2.3. Manual ground truth segmentation

Three physicians (experienced in clinical, electrophysiological, and imaging-based assessment of neuromuscular diseases: author OS, senior neurologist and neuroradiologist > 14 years, author BW, neuroradiologist > 4 years, and author LG, neuroradiologist > 2 years) manually segmented the sciatic nerve including its branches the tibial and peroneal nerve. Each physician individually segmented the available data to study the inter-rater agreement for manual sciatic nerve segmentation. A consensus segmentation (referred hereafter as consensus ground truth) for the evaluation of our computer-assisted segmentation approach was obtained using majority voting of the three rater segmentations, i.e., a voxel belongs to peripheral nerve if at least two raters segmented it. All segmentations were performed with the ITK-SNAP software (17) using the polygon or paintbrush tool.

2.4. Computer-assisted segmentation

We developed a fully-automatic, deep learning-based approach to segment peripheral nerves from MRN images. The input of our method was the T2 image, and the output of the method was a binary segmentation of the T2 image into peripheral nerve and background. Our method bases on fully-convolutional neural networks (fCNNs), often referred to as deep learning algorithms or simply as neural network, which have shown excellent performances in various medical image segmentation tasks (18). The main working principle behind fCNNs is supervised learning, a machine learning paradigm in which a computer learns to distinguish peripheral nerve from background tissue using training data (Figure 1A).
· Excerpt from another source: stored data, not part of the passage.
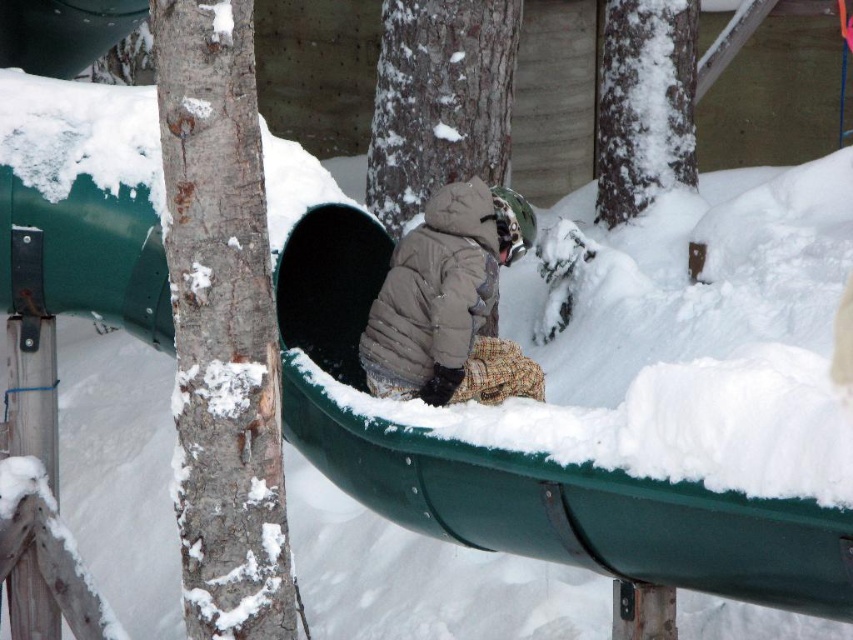 Question: Does smooth bark tree at center appear under snow-covered bark at upper center?

Choices:
 (A) no
 (B) yes

Answer: (B)

Question: Based on their relative distances, which object is nearer to the snow-covered bark at upper center?

Choices:
 (A) gray bark tree at left
 (B) smooth bark tree at center

Answer: (B)

Question: Which object is closer to the camera taking this photo?

Choices:
 (A) snow-covered bark at upper center
 (B) smooth bark tree at center

Answer: (B)

Question: Is gray bark tree at left to the right of smooth bark tree at center from the viewer's perspective?

Choices:
 (A) no
 (B) yes

Answer: (A)

Question: Considering the real-world distances, which object is closest to the matte brown jacket at center?

Choices:
 (A) snow-covered bark at upper center
 (B) smooth bark tree at center

Answer: (B)

Question: Does matte brown jacket at center come in front of smooth bark tree at center?

Choices:
 (A) no
 (B) yes

Answer: (B) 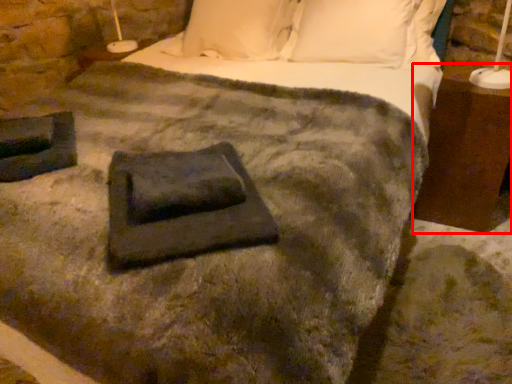 Question: In this image, where is nightstand (annotated by the red box) located relative to slate?

Choices:
 (A) right
 (B) left

Answer: (A) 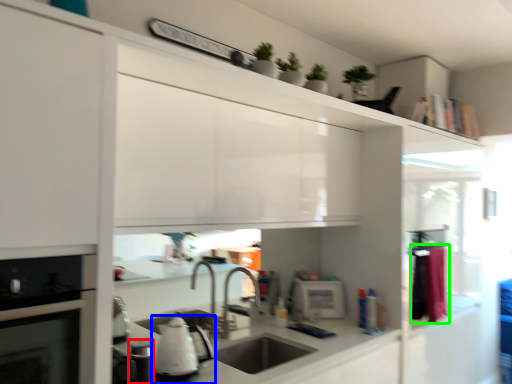 Question: Estimate the real-world distances between objects in this image. Which object is farther from appliance (highlighted by a red box), kitchen appliance (highlighted by a blue box) or laundry (highlighted by a green box)?

Choices:
 (A) kitchen appliance
 (B) laundry

Answer: (B)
In our case, the training data consisted of T2 images as well as the corresponding consensus ground truth images. Our fCNN processed the images slice-wise, i.e., the input was a T2 image slice, and the output was a segmented binary mask of the T2 image slice. This segmented image slice was then compared to the image slice of the consensus ground truth to improve the segmentation during the training of the fCNN. Once a fCNN is trained, new and previously unseen images can be segmented without the need of any ground truth image (Figure 1B). During this so-called testing of the fCNN, the neural network segments a T2 image slice into peripheral nerve and background without the need for a manually segmented ground truth image slice. Segmenting all T2 image slices resulted in an entirely segmented peripheral nerve in the T2 image. The following sections describe the pre-processing of our data, the neural network, and our training strategy.

Figure 1

Overview of the proposed peripheral nerve segmentation method. (A) Training of the neural network with T2 and ground truth image slices, and (B) testing of the trained neural network yields a segmentation of the peripheral nerve without the need of a ground truth.

2.4.1. Pre-processing

We pre-processed the T2 images by intensity normalization, and cropping. First, we normalized the intensities of each T2 image to zero mean and unit variance. Second, we cropped each T2 image to 320 × 320 pixels in the axial plane to be able to reduce the image size evenly, which is a requirement of our neural network architecture.

2.4.2. Neural network

Our fCNN architecture adopts the fully-convolutional DenseNet (19). It consists of four transition down (TD) in the downsampling path and four transition up (TU) in the upsampling path. We defined a layer in our neural network to be the following sequence of operations: batch normalization (20), rectified linear unit (ReLU) activation function, 3 × 3 convolution with stride one and same padding, and dropout (21) with probability p = 0.2. Our dense blocks consist of four consecutive layers each with 12 filters (growth rate 12). A TD applied batch normalization, ReLU, 1 × 1 convolution with stride one and same padding, dropout with p = 0.2, and 2 × 2 max pooling with stride two. Therefore, the input resolution was 20 × 20 pixels in the bottleneck dense block. A TU applied a transposed 3 × 3 convolution with stride two and same padding. Before the first dense block in the downsampling path, a 3 × 3 convolution with stride one, same padding, and 48 filters was applied to the input. Similarly, we applied a 1 × 1 convolution with stride one, same padding, and two filters, the desired number of classes, after the last dense block in the upsampling path. Finally, a softmax non-linearity was applied to calculate the pixel-wise probability distribution for background and peripheral nerve. The fCNN was implemented using PyTorch 0.4.0 (Facebook, Inc., Menlo Park, CA, U.S.) with Python 3.6 (Python Software Foundation, Wilmington, DA, U.S.).

2.4.3. Training

We trained the neural network on the 10 healthy volunteers and 42 patient images using a randomly generated four-fold cross-validation. That is, the network was trained on 39 images, and its performance was tested on 13 images. This procedure was repeated for all four folds, such that the network's performance on each image could be assessed. During the fold randomization, we balanced healthy volunteer and patient images (i.e., we ensured that each fold contained at least two volunteer images among the 13 test images). For training, we used a cross entropy loss and the Adam optimizer (22) with a learning rate of 1 × 10-3, β1 = 0.9, and β2 = 0.999. We decreased the learning rate to 1 × 10-4 after 30 epochs, and to 1 × 10-5 after 80 epochs. The training was run with a batch size of eight image slices for 100 epochs, which we empirically found to be sufficient. Additionally, we used data augmentation during the training to prevent memorization of training data and to introduce artificial variety: random flipping, random translation, and random elastic deformation. Note that we tuned the neural network on one randomly chosen cross-validation split and did not use the other splits to develop and tune the method.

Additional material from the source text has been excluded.